The Battle of Slavutych was a military engagement that took place during the Russian invasion of Ukraine in the city of Slavutych, a purpose-built settlement for workers in the Chernobyl Exclusion Zone. The city came under attack by Russian forces in March 2022, forcing out Ukrainian defenders.

== Timeline ==
=== Initial siege and humanitarian crisis ===
Due to the siege of Chernihiv by Russian forces, the city of Slavutych was completely isolated from most of Ukraine by late February, leading to shortages of food and medicine. The city's electricity supply was disconnected; after Ukrenergo employees repaired damaged electricity lines to reconnect the city, Russian forces damaged them again.

Russian forces opened fire on a Ukrainian checkpoint near Slavutych on 23 March. Mayor Yuri Fomichev noted that the city was surrounded, and warned residents against trying to leave. He said that Russian forces had not advanced toward the city, but were nearby. The delivery of goods and humanitarian aid remained difficult. The following day, the shelling of Ukrainian checkpoints in Slavutych continued, with conditions within the besieged city described as a "humanitarian catastrophe." Energoatom warned that Russian forces were attempting to storm the city. On 25 March, the Slavutych city council forbade residents from moving around the city by foot or by vehicle, due to fears that they would be targeted by Russian snipers.

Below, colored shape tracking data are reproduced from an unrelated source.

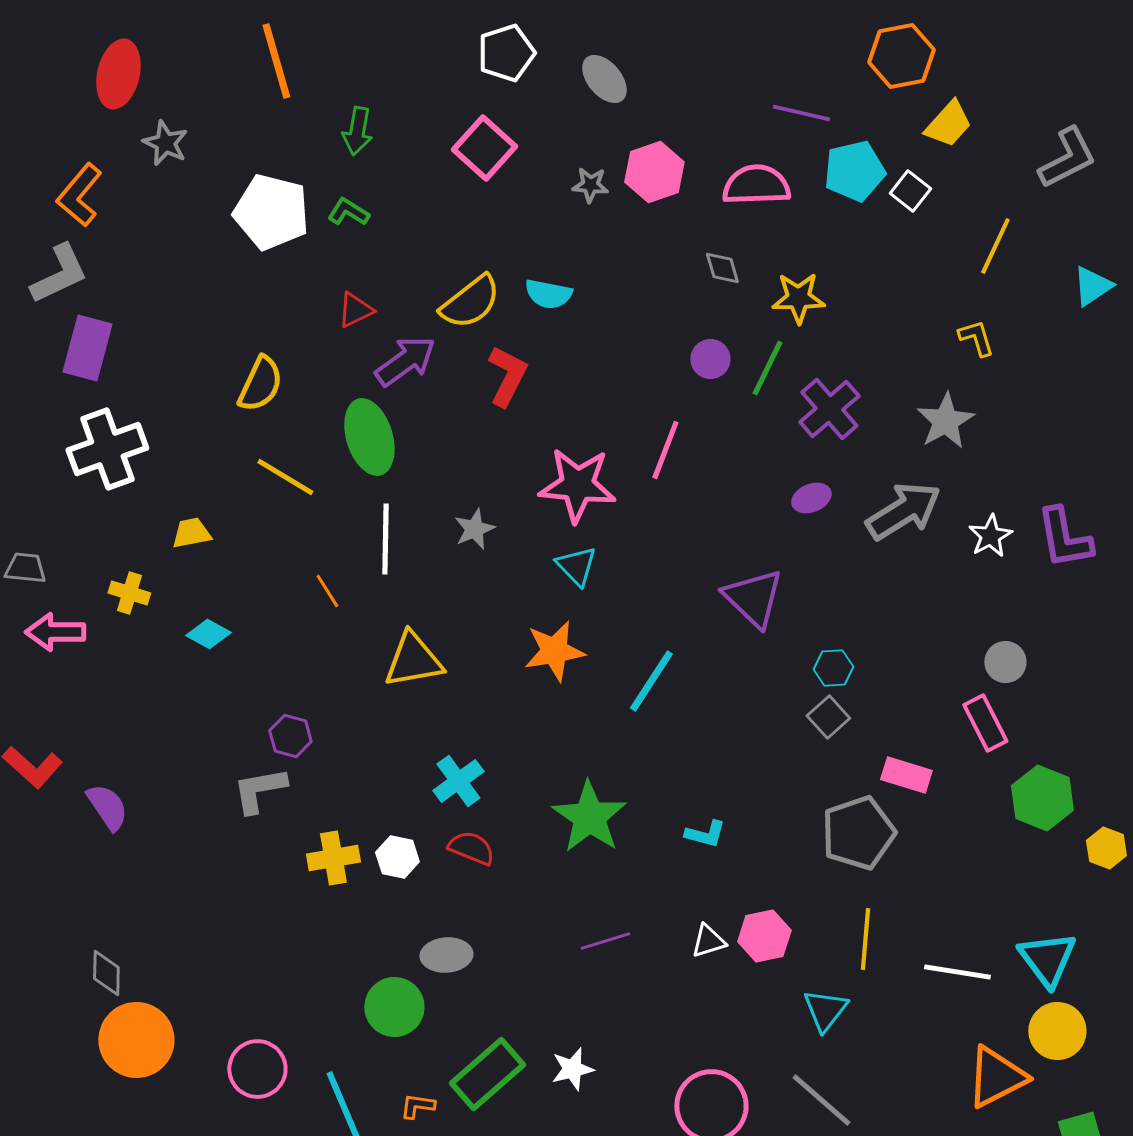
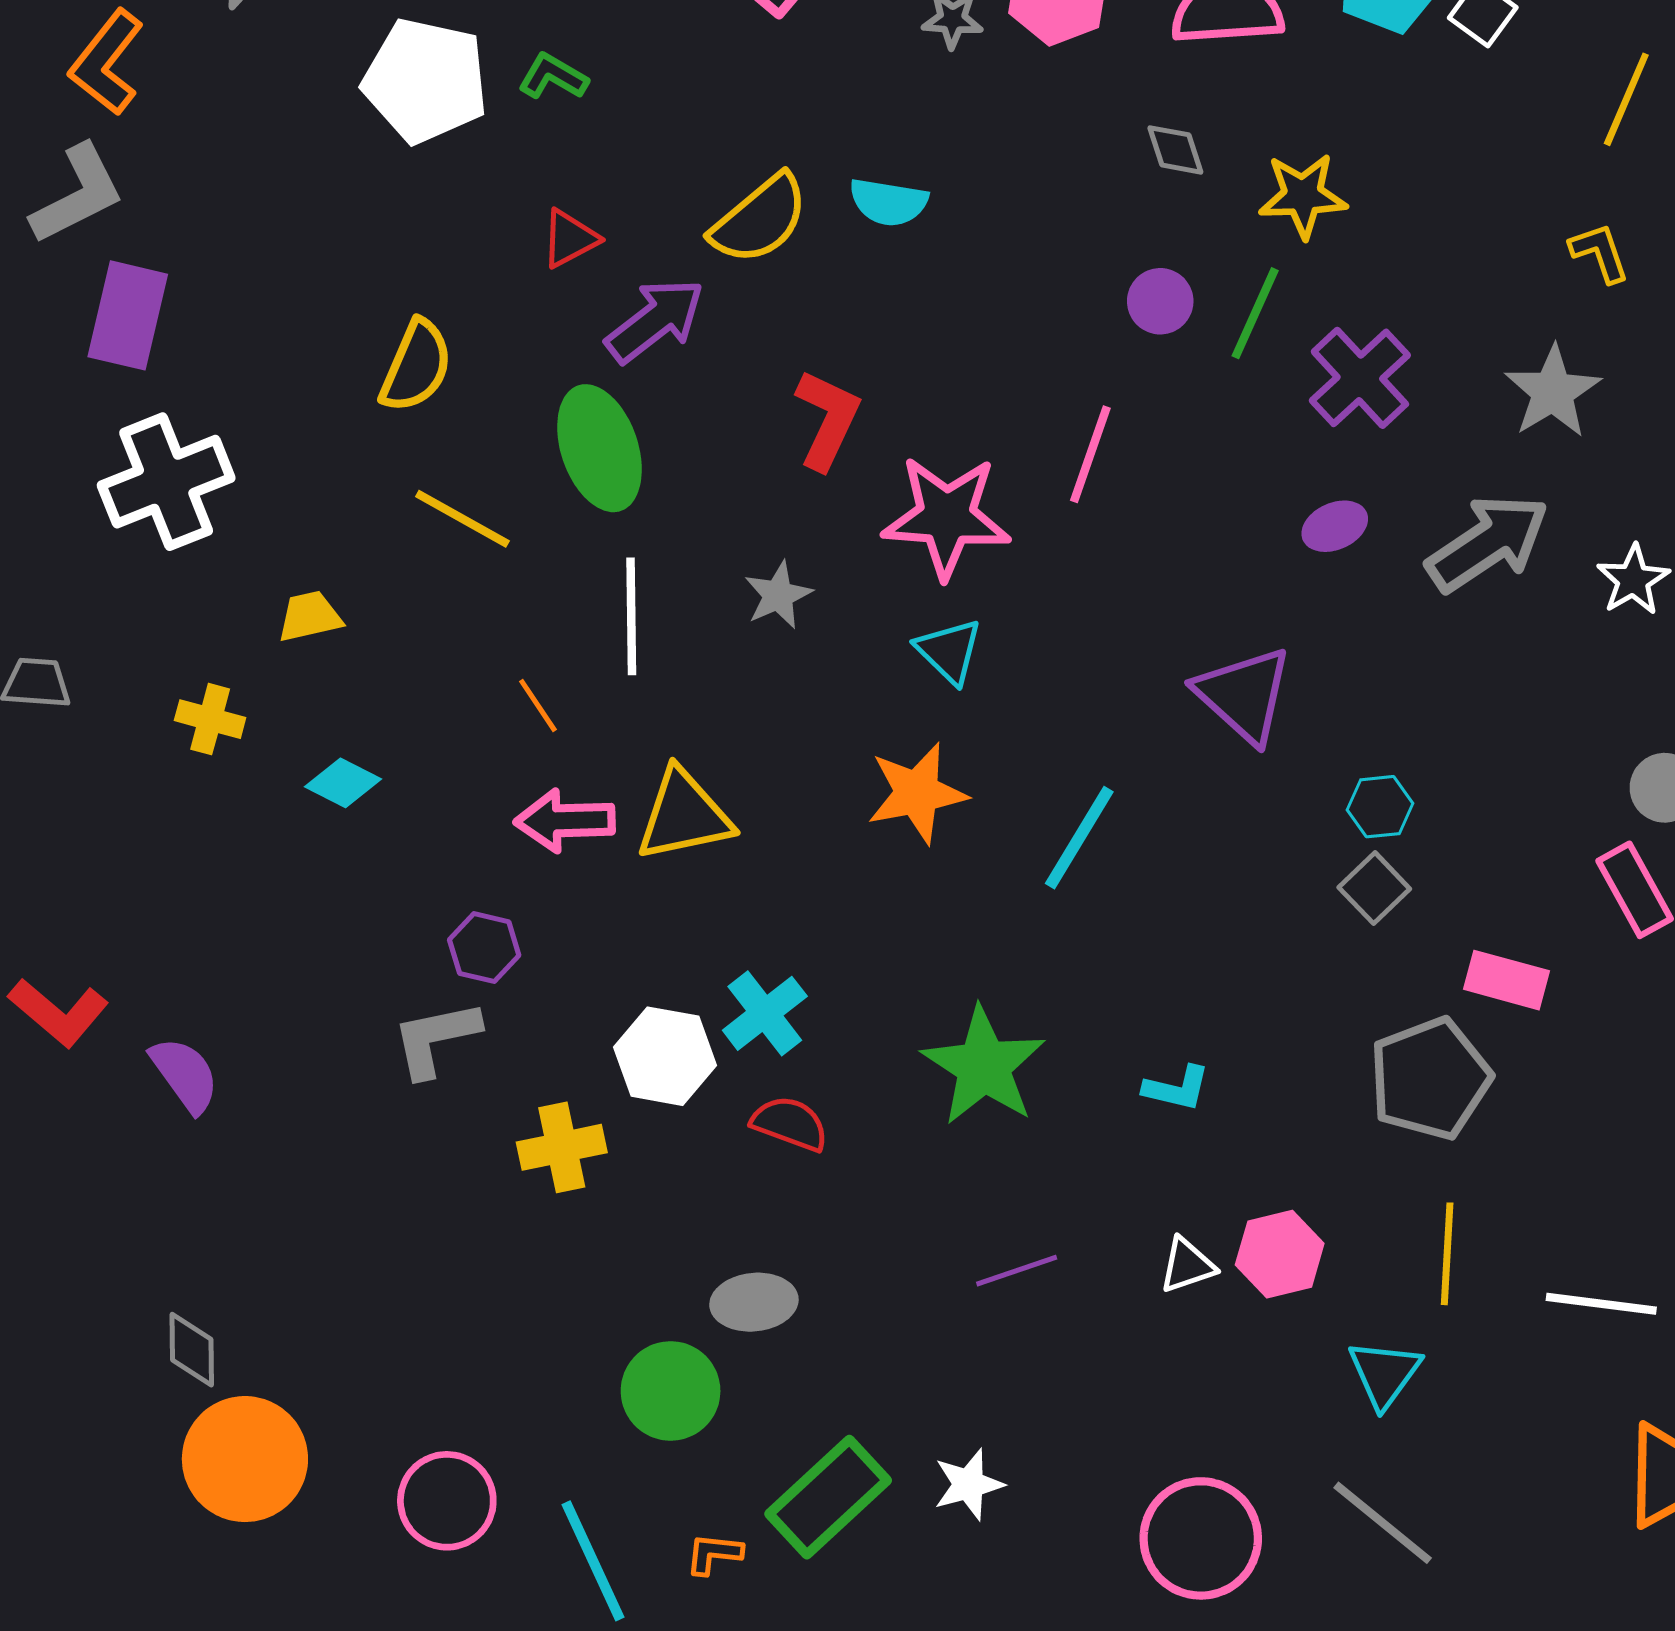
red L-shape: (507, 376) -> (827, 419), moved
pink arrow: (55, 632) -> (565, 821), moved
white hexagon: (397, 857) -> (665, 1056), moved, size x1.4

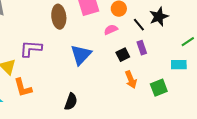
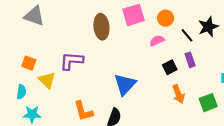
blue triangle: (81, 55) -> (125, 84), moved
orange L-shape: (23, 88) -> (83, 111), moved

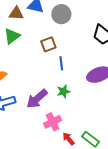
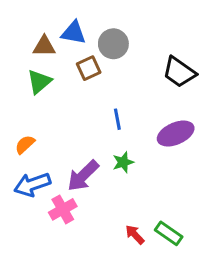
brown square: (48, 44) -> (89, 68), moved
pink cross: (53, 122) -> (63, 209), moved

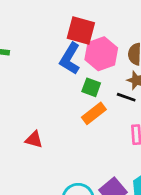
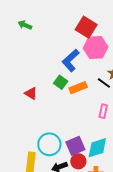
blue L-shape: (70, 59) -> (71, 60), moved
green square: (91, 87) -> (61, 82), moved

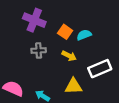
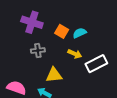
yellow arrow: (69, 56) -> (75, 54), moved
yellow triangle: (73, 86) -> (54, 75), moved

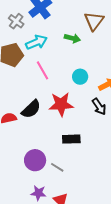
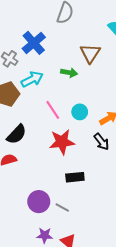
pink line: (43, 70) -> (53, 110), moved
black semicircle: (31, 109) -> (17, 134), moved

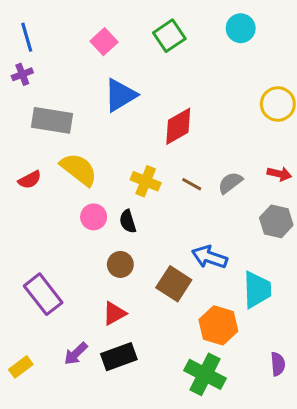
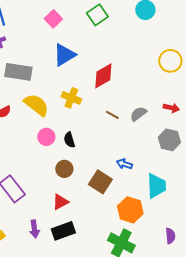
yellow cross: (146, 181) -> (71, 98), moved
blue arrow: (209, 257) -> (124, 164), size x0.7
purple arrow: (76, 354) -> (34, 229), turned -54

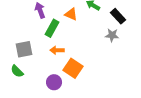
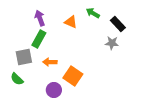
green rectangle: (52, 28) -> (39, 39), moved
orange arrow: (57, 50) -> (50, 62), moved

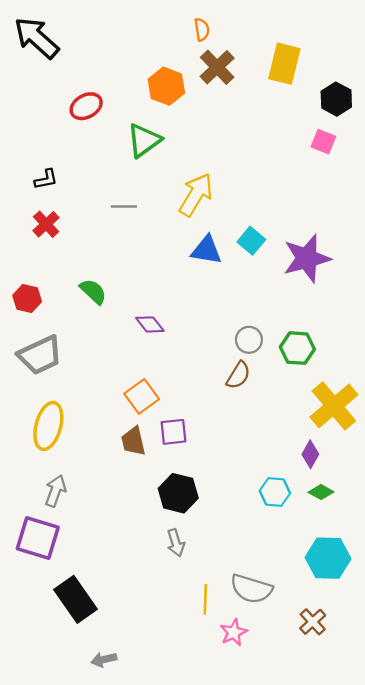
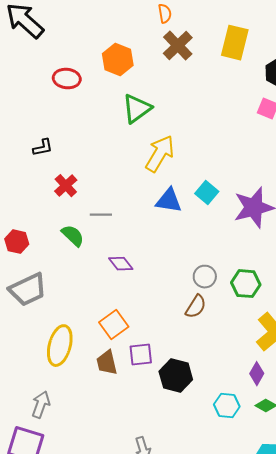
orange hexagon: (166, 86) -> (118, 60), moved
red ellipse: (86, 106) -> (67, 79), turned 36
green triangle: (144, 140) -> (137, 109), moved
black L-shape: (46, 179) -> (43, 148), moved
gray line: (124, 206) -> (101, 215), moved
red cross: (46, 224) -> (66, 186), moved
yellow ellipse: (48, 426) -> (60, 346), moved
black hexagon: (178, 493) -> (176, 376), moved

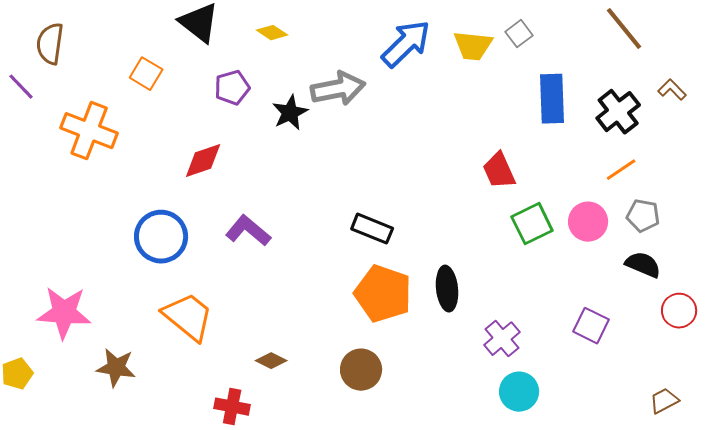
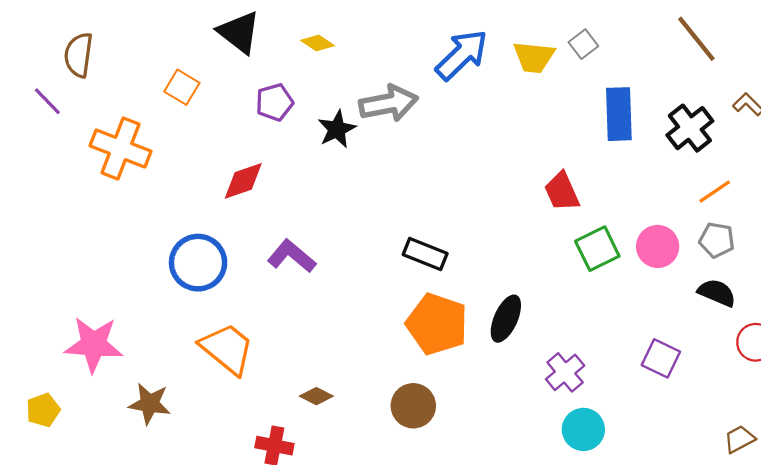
orange line: (621, 170) -> (715, 192), moved
black ellipse: (447, 289) -> (506, 319), turned 30

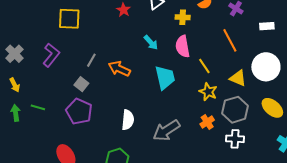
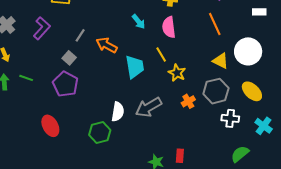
white rectangle: (267, 26) -> (259, 12), moved
yellow line: (204, 66) -> (161, 55), moved
cyan trapezoid: (165, 77) -> (135, 67), moved
yellow star: (208, 92) -> (177, 73), moved
white semicircle: (128, 120) -> (118, 112), moved
white cross: (235, 139) -> (230, 118), moved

===End of battle and Russian withdrawal ===
On 26 March, Russian armed forces entered Slavutych unopposed after driving Ukrainian Territorial Defense Force personnel away from the outlying checkpoints with artillery and direct tank fire. One Ukrainian fighter died at a checkpoint, and three more were killed by snipers while retreating. The city hospital was captured by Russian forces. Reports emerged that Russian troops had abducted the mayor of Slavutych, Yuriy Fomichev; he was ultimately released in time to address a protest rally against the Russian invasion, which took place later that day in the city square. More than 5,000 residents of the city took part in the peaceful protest, until it was disrupted by Russian troops firing warning shots and launching stun grenades into the crowd, injuring at least one civilian. Footage of protesters fleeing stun grenades circulated online internationally; the attack on a peaceful protest rally by civilians is a possible war crime.

In an address at the protest rally, the mayor of Slavutych assured Russian forces that there were no military forces or weapons within the city, telling them that they should withdraw as a result. Subsequently, Russian forces withdrew from the city centre into the city's outer suburbs.

The mayor of Slavutych agreed to allow Russian forces to search the city for weapons in order for them to agree to withdraw from the city. This process was completed on 27 March, and Russian troops exited Slavutych. Subsequently, humanitarian corridors were established in order to allow supplies and humanitarian aid to enter the city and give civilians the opportunity to evacuate.